At this point you should be using your cleaned version of the book data
Submit your draft PDF to the Google Drive: Topic 02: Logistic regression and classification/Draft folder by the due date.
Read the question carefully. Some book questions require you to use appropriate variable selection techniques.

Part I: Logistic Regression

Playing with odds: PMA6 12.1
Logistic Regression modeling: PMA6 12.7, 12.8
Compare the models in part 2 for acute vs chronic illness.
1. Are the measures that are important in explaining the outcome similar?
2. For covariates that are the same, compare the effect of that covariate on each of the outcomes.
Northridge Earthquake: (PMA6 12.22-12.29 modified). This problem use the Northridge earthquake data set. [See here for more info about this event.] We are interested in knowing if homeowners (V449) were more likely than renters to report emotional injuries (W238) as a result of the Northridge earthquake, controlling for age (RAGE), gender (RSEX), and ethnicity (NEWETHN).
1. Download and use my cleaning script as a starter.
2. Fit a logistic regression model on emotional injury as the outcome using the variables listed above as predictors. Use tbl_regression to create a nice table of results that include odds ratios and 95% confidence intervals. See if you can figure out how to drop the intercept term from the table.
3. Interpret each predictor (except the intercept) in context of the problem.
4. Are the estimated effects of home ownership upon reporting emotional injuries different for men and women, controlling for age and ethnicity? That is, is there a significant interaction effect between gender and home ownership?

Playing Hookey (PMA6 12.18-12.19 modified)

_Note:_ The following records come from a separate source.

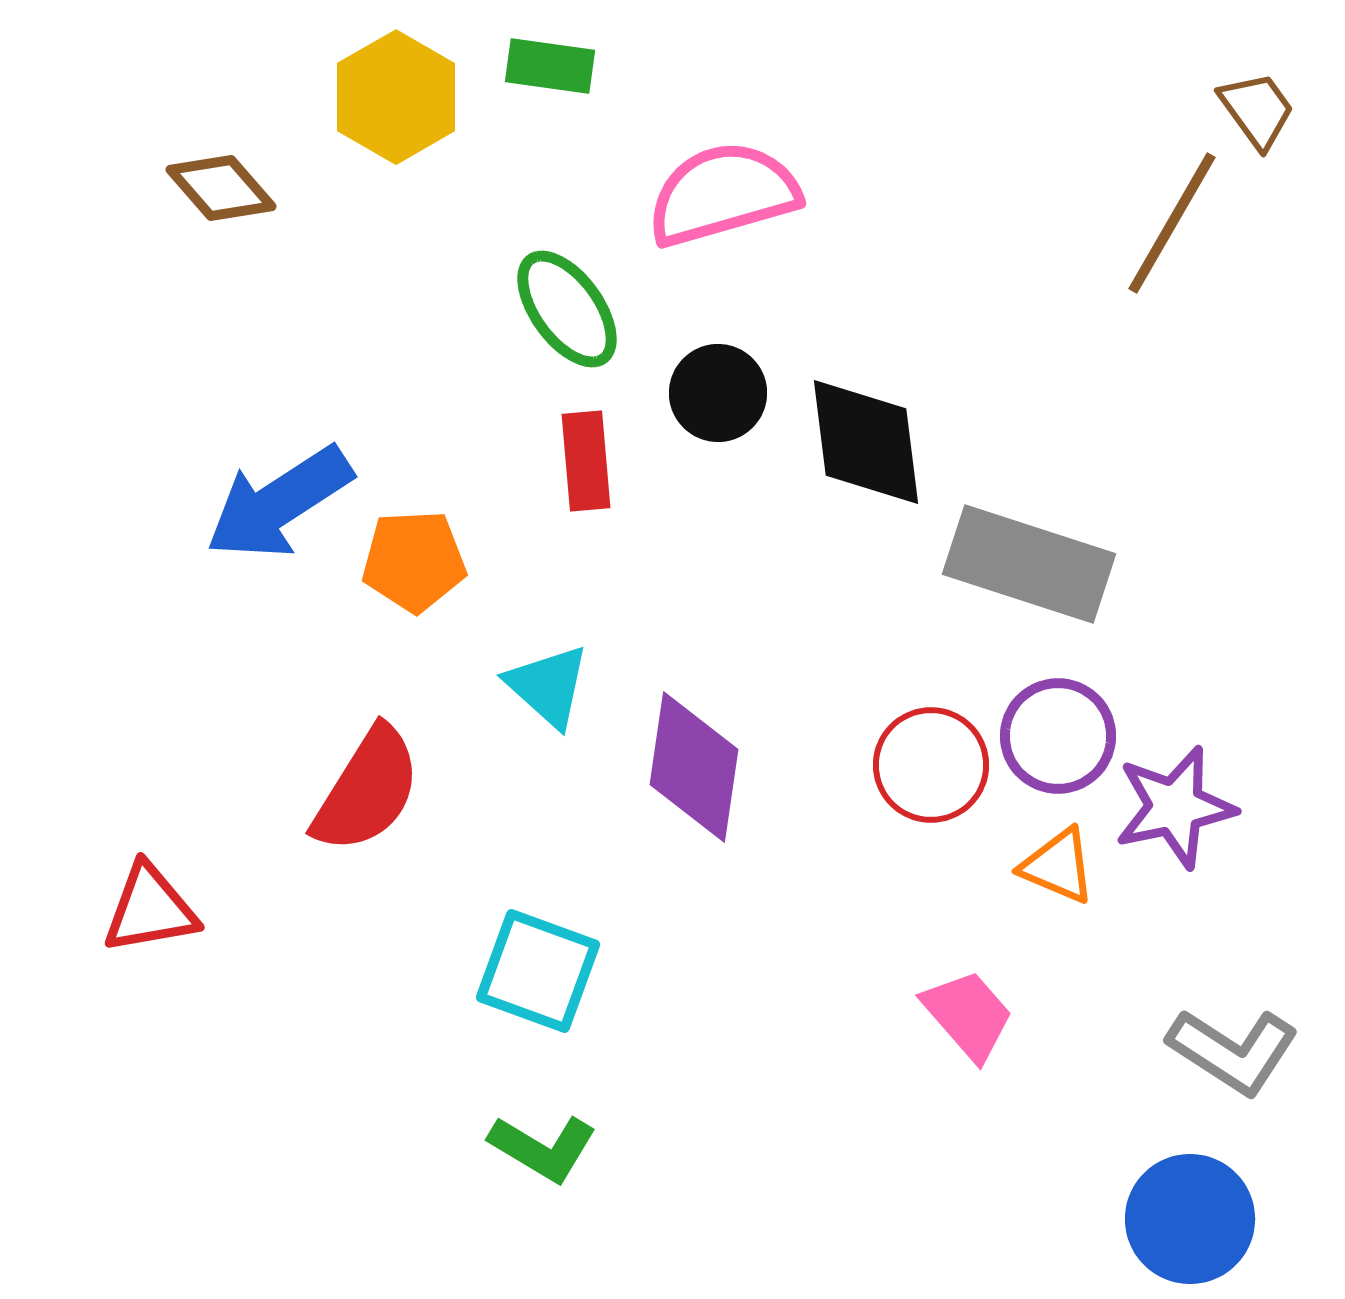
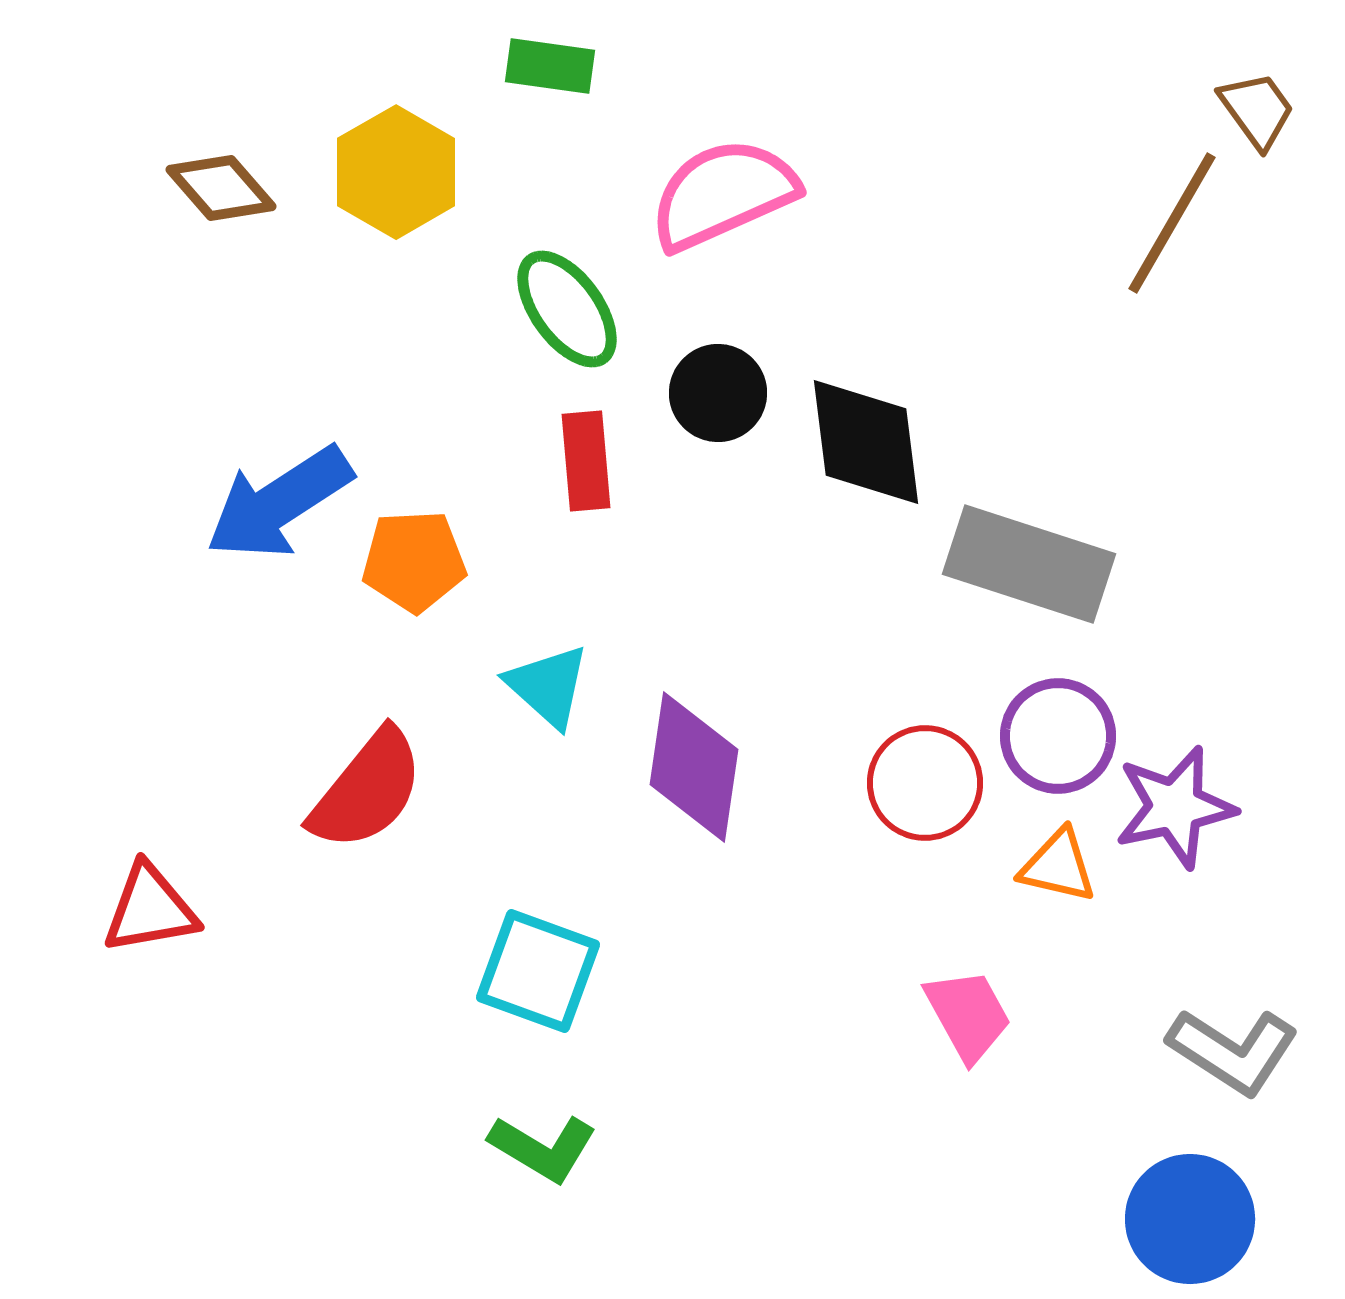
yellow hexagon: moved 75 px down
pink semicircle: rotated 8 degrees counterclockwise
red circle: moved 6 px left, 18 px down
red semicircle: rotated 7 degrees clockwise
orange triangle: rotated 10 degrees counterclockwise
pink trapezoid: rotated 12 degrees clockwise
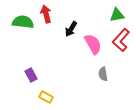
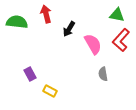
green triangle: rotated 21 degrees clockwise
green semicircle: moved 6 px left
black arrow: moved 2 px left
purple rectangle: moved 1 px left, 1 px up
yellow rectangle: moved 4 px right, 6 px up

Perform a binary logistic regression analysis using the Parental HIV data to model the probability of having been absent from school without a reason (variable HOOKEY). Find the variables that best predict whether an adolescent had been absent without a reason or not. Use a hefty dose of common sense here, not all variables are reasonable to use (e.g. using the # of times a student skips school to predict whether or not they will predict school)
Use the default value for the predict() function to create a vector of predictions for each student.
Explore the distribution of predictions against a few variables that you identified (via the model) as being highly predictive of skipping school
Create a confusion matrix for these predictions and interpret: accuracy, balanced accuracy, sensitivity, specificity, PPV, NPV.